The article busts the four commonly-held myths surrounding ELSS tax saving funds.

Misconceptions about ELSS funds

Ideal only as a tax saver

Investors get drawn to ELSS because of their tax-saving nature. However, there is more to tax-saving investments than enjoying an ELSS tax exemption up to Rs.1.5 lakh. Similar to other equity fund mutual schemes, ELSS funds can also be used to achieve long-term financial objectives. As these funds invest their corpus in equity, most of them follow a multi-cap strategy. Thus, over the long-run, they can generate returns as high as multi-cap funds.

Redeem funds immediately after the lock-in period

ELSS funds have the shortest lock-in period of three years compared to other Section 80C investment instruments. Given this option, most investors sell the fund units on completion of the lock-in period. But it can be wise to hold on to the ELSS investment for an extended period.
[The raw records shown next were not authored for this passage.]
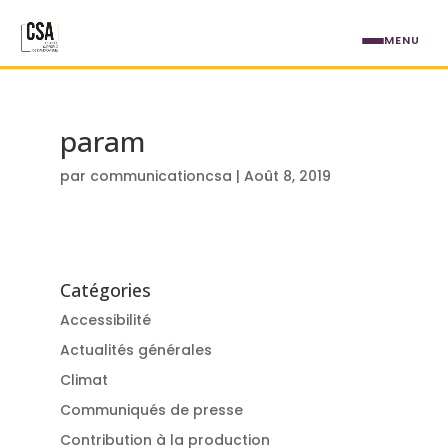
Aller au contenu principal
MENU
param
par
communicationcsa
|
Août 8, 2019
Catégories
Accessibilité
Actualités générales
Climat
Communiqués de presse
Contribution à la production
If the fund is performing well, you can continue reinvesting for better yields.

Invest in the same ELSS

Some investors believe that to get a tax rebate under Section 80C they must continue investing in the same ELSS fund. However, this is not true. To claim a tax deduction, you can invest in any ELSS fund. You can change or even invest in multiple schemes to make a tax claim. It is not mandatory to stay invested in the same scheme year on year.

Recycle or use up ELSS funds on maturity

Some investment experts suggest reinvesting in the same ELSS mutual fund investments after the lock-in period ends. They assume this strategy can help save tax without making additional investments. However, this strategy can fail as some investors may stop investing on receiving a lump sum amount on completing the lock-in period. The lump-sum amount may get spent on purchases, thus defeating the purpose of achieving the financial goal or wealth creation.

Conclusion

If you are a new investor faced with a dilemma of choosing ELSS v/s mutual funds, you can consider investing in ELSS. You get the opportunity of delving into equities, thus helping you move to high-risk high-return equity schemes based on your investment profile. Plus, you can also enjoy the ELSS tax benefit under Section 80C up to Rs.1.5 lakh.